+++ Material provided +++

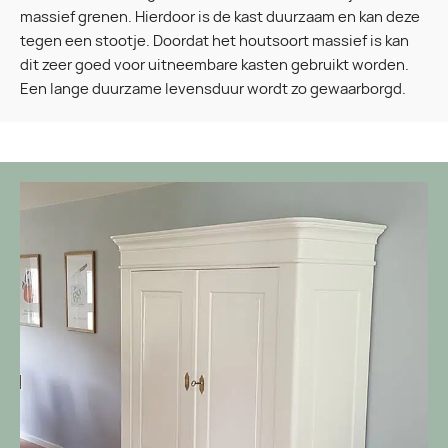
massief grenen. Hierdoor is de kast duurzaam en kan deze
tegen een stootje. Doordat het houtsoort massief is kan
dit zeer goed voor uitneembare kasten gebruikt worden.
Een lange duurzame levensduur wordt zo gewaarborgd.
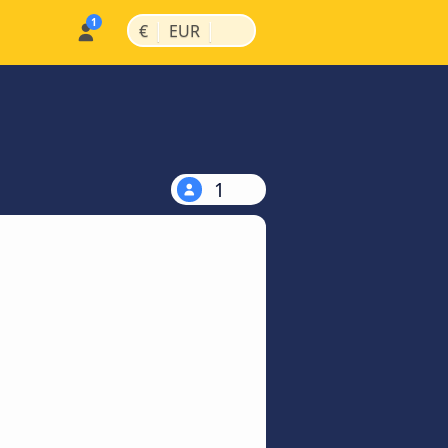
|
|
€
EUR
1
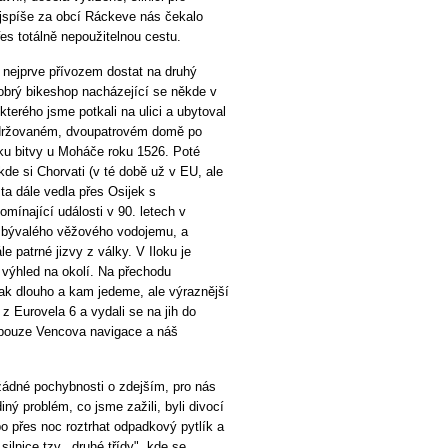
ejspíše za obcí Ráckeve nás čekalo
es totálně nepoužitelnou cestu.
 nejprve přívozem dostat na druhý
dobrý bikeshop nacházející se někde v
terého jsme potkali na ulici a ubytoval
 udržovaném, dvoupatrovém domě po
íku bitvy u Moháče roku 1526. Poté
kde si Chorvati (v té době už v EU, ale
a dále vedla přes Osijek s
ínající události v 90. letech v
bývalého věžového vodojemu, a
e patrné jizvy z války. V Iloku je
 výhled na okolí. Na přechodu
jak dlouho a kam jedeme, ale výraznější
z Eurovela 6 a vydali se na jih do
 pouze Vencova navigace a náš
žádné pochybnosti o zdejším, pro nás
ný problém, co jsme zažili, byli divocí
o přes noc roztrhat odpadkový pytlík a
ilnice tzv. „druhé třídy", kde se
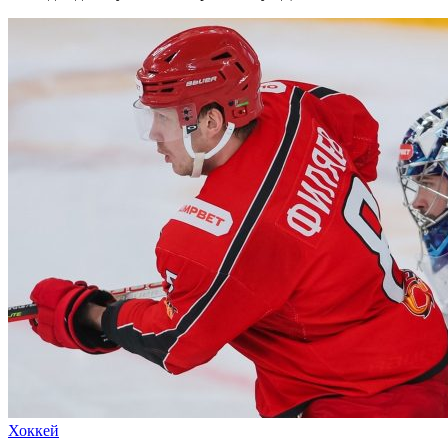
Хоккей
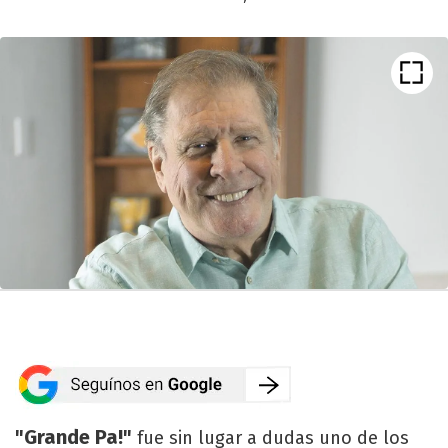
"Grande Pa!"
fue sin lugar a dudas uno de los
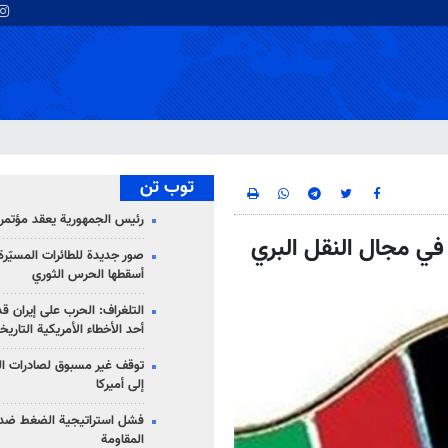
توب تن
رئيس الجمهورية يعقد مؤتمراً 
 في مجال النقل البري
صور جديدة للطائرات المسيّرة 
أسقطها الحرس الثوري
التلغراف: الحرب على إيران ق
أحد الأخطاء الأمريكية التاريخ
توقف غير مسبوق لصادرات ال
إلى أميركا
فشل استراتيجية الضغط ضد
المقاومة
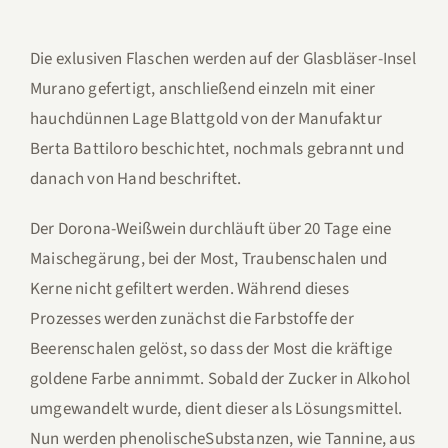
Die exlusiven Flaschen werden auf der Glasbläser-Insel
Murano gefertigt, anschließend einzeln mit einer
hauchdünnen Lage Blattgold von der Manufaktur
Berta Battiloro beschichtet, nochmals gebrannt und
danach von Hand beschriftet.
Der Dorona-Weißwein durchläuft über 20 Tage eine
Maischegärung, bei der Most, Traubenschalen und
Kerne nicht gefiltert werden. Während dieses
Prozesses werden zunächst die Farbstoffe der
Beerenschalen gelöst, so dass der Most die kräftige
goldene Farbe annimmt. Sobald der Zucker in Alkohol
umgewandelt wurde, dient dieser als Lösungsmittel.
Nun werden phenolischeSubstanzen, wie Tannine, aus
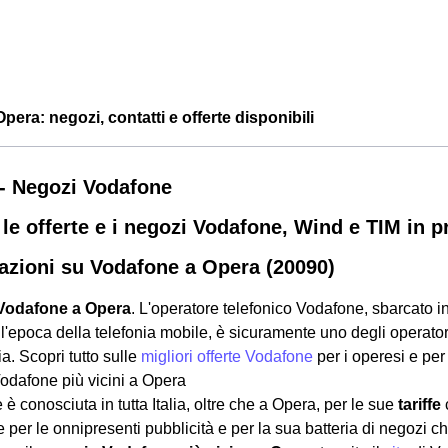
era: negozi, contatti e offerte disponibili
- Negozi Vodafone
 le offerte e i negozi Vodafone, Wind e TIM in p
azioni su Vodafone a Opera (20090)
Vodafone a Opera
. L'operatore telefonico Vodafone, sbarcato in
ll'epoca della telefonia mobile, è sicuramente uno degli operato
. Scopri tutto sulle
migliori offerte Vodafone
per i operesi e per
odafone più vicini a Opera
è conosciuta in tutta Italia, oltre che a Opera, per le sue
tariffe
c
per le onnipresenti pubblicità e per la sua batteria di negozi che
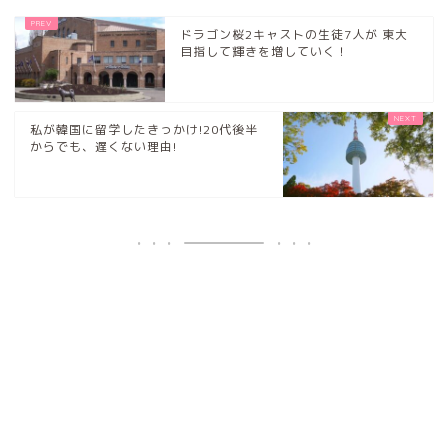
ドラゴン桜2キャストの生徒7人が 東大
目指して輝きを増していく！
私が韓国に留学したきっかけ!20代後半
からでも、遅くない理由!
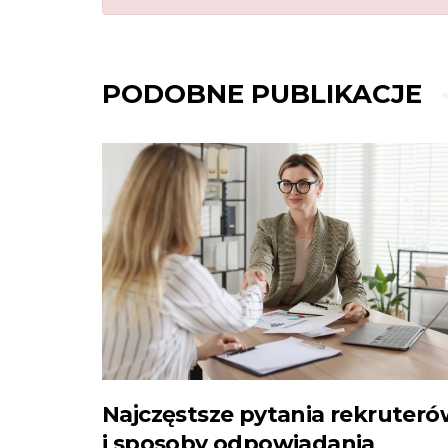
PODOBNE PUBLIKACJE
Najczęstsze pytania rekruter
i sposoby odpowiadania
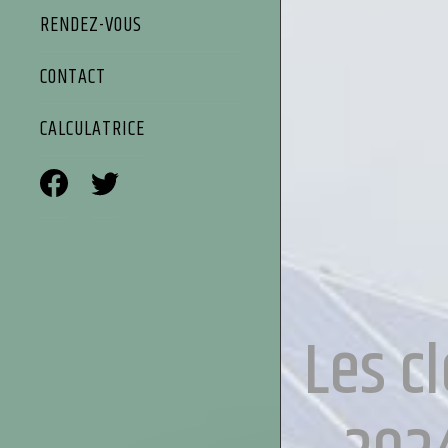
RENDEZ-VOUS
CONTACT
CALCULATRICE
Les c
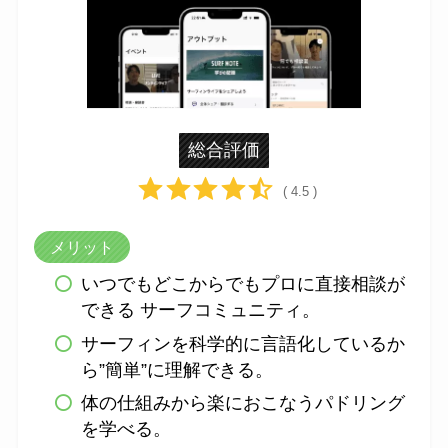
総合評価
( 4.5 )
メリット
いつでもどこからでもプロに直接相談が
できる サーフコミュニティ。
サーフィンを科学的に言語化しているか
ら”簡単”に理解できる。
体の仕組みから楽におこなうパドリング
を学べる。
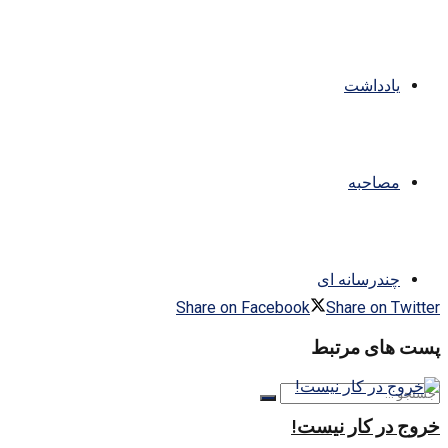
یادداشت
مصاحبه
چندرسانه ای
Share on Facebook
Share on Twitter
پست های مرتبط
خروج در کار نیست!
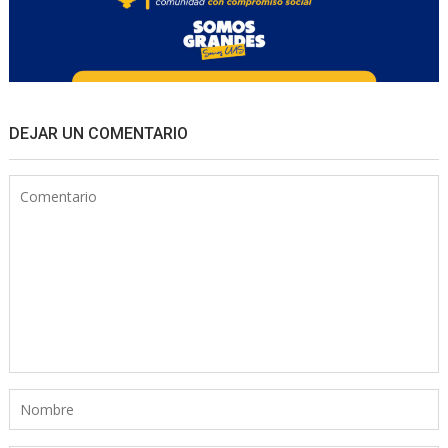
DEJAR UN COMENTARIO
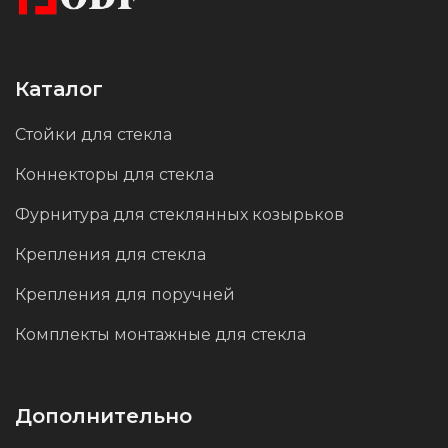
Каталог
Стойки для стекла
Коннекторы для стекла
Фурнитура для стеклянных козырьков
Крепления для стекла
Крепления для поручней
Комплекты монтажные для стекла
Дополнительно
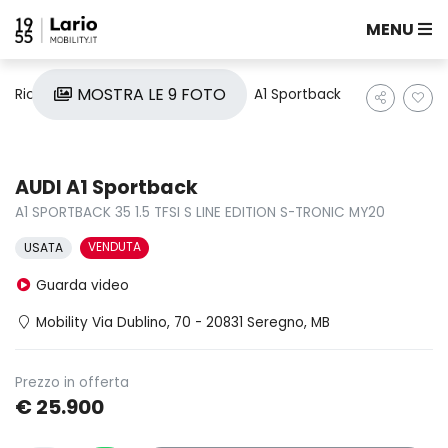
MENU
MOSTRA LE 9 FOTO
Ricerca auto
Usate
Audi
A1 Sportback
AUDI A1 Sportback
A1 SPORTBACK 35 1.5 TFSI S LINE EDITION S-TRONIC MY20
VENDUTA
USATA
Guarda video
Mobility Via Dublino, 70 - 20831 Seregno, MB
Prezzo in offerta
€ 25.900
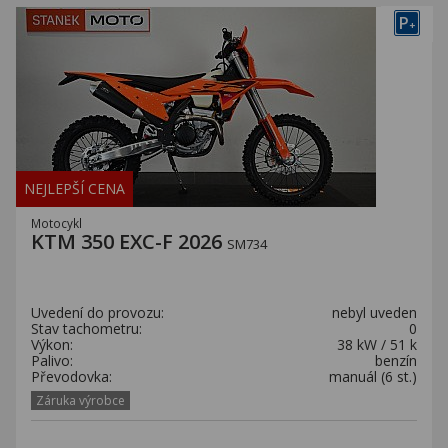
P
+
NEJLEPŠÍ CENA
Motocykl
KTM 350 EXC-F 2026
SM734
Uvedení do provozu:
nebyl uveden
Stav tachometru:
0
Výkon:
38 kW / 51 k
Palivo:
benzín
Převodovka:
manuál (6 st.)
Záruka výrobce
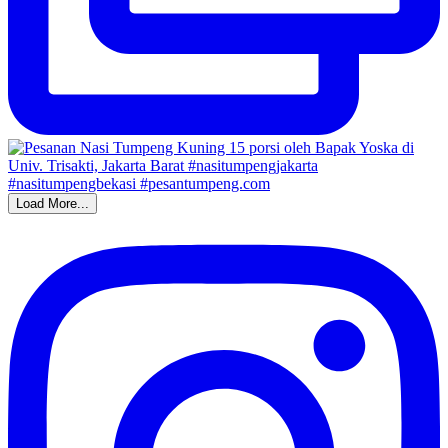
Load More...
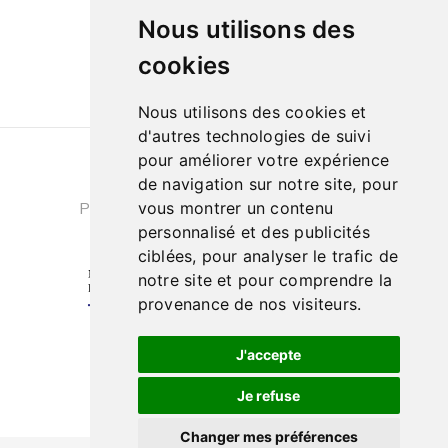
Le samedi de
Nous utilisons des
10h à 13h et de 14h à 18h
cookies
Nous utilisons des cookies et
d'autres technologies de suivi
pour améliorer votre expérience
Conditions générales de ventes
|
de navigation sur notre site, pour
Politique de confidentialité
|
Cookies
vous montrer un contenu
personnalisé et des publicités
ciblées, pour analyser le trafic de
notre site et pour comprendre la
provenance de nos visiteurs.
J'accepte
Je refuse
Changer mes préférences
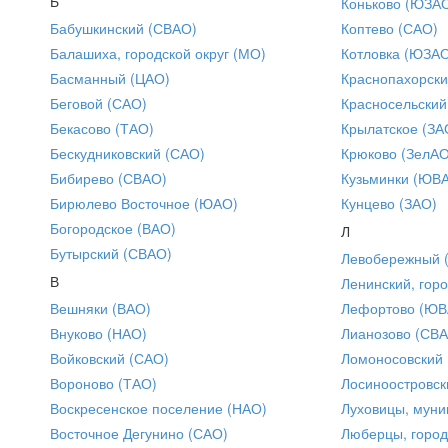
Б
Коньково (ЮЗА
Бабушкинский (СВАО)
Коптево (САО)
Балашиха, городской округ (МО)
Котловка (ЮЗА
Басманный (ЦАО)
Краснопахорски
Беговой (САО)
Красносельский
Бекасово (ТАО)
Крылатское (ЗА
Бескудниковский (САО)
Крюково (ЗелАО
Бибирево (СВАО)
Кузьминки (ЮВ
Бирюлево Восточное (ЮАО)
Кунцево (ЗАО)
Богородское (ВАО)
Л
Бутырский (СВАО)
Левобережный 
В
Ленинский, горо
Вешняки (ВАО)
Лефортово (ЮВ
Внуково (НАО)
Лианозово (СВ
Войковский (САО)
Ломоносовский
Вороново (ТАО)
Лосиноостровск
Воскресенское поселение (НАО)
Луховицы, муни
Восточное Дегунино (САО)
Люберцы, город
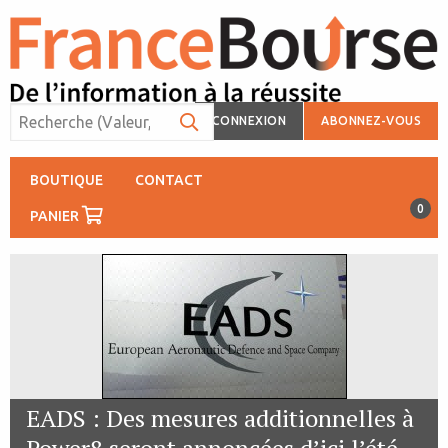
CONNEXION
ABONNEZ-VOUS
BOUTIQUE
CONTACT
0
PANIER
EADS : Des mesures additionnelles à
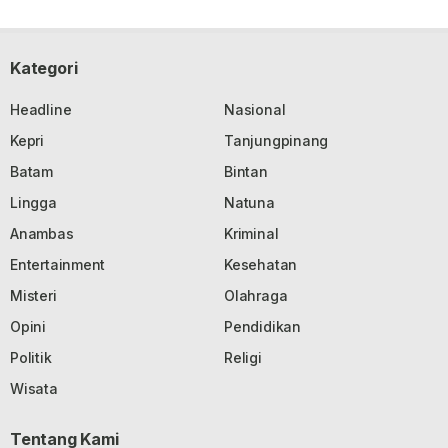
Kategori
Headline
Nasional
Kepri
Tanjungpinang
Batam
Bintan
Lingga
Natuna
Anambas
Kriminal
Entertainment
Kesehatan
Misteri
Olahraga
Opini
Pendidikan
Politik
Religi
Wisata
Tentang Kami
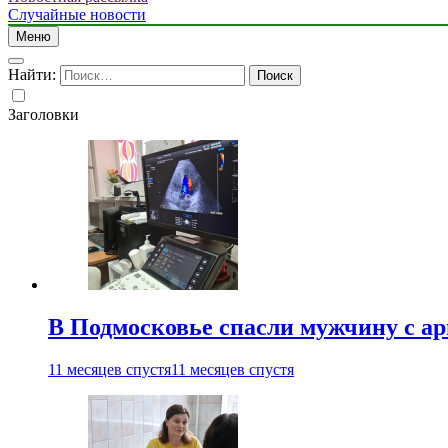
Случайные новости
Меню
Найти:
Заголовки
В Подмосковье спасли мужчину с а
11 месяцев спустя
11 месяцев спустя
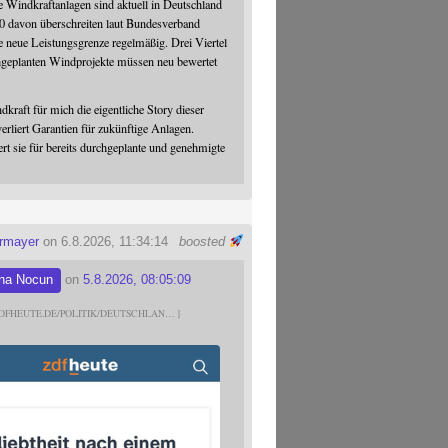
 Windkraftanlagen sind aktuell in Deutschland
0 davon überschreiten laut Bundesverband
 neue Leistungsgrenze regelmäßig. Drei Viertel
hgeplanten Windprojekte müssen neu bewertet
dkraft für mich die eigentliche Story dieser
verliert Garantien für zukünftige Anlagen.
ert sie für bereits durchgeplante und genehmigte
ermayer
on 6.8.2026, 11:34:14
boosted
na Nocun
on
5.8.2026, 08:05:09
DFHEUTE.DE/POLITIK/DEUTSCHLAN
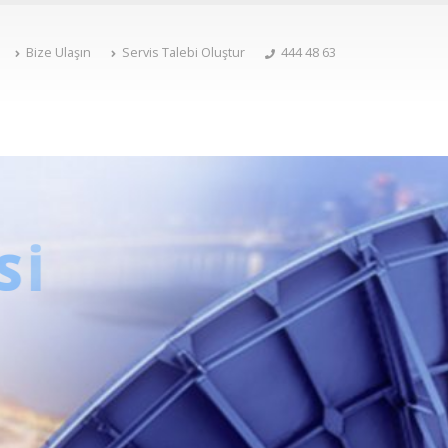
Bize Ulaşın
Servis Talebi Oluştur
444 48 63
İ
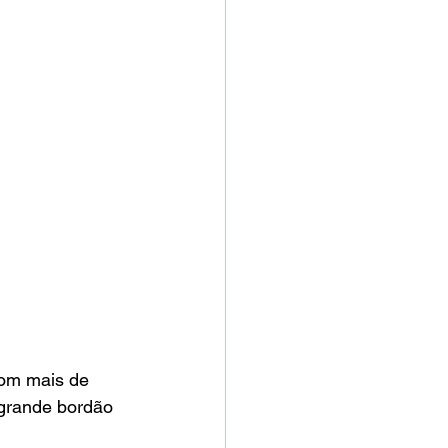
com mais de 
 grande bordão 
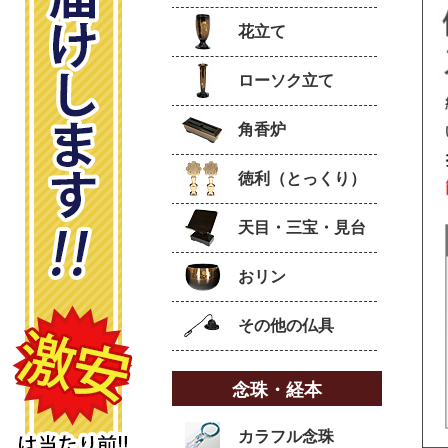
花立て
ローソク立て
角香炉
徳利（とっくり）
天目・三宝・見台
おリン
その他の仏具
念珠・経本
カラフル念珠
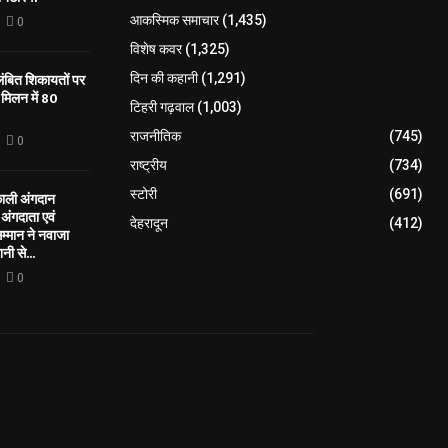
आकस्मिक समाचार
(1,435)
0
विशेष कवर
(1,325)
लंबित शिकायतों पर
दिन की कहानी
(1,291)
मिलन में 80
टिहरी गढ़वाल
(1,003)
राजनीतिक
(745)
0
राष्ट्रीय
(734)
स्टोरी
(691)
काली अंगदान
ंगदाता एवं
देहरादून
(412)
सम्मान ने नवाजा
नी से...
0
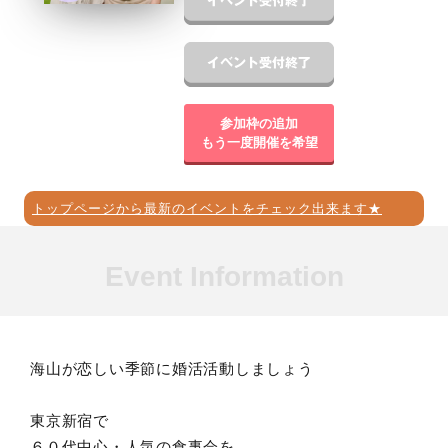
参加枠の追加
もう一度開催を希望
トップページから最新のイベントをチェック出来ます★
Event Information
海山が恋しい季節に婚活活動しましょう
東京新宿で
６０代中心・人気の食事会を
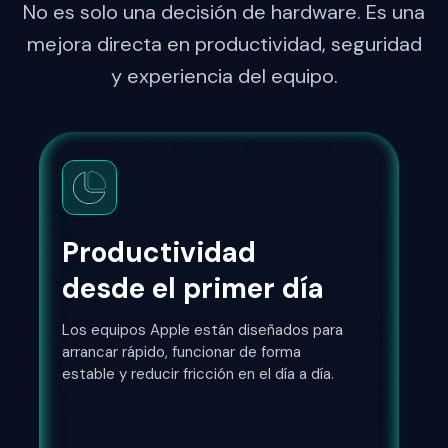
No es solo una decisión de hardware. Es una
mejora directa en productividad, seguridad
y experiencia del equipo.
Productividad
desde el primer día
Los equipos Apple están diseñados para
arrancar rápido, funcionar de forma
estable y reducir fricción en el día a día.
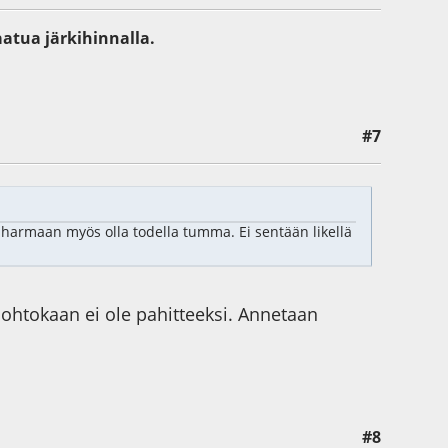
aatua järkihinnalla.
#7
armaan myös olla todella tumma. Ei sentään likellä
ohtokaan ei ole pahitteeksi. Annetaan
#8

+++

Report how many lines in the data include the word "utilisons", and give nothing but the count.

▸ Completed task: 2